• INSTRUCTIONS TO FOLLOW:
Your result should be every line of the records below that contains the word "Neeson".

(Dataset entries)
##########

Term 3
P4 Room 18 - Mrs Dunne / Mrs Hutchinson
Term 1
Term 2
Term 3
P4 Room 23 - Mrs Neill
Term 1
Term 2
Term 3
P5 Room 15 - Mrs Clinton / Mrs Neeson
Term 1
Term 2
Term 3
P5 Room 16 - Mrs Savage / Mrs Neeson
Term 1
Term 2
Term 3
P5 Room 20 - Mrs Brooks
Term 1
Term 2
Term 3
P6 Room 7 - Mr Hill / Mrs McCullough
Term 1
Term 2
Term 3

##########

• RESPONSE AREA:
P5 Room 15 - Mrs Clinton / Mrs Neeson
P5 Room 16 - Mrs Savage / Mrs Neeson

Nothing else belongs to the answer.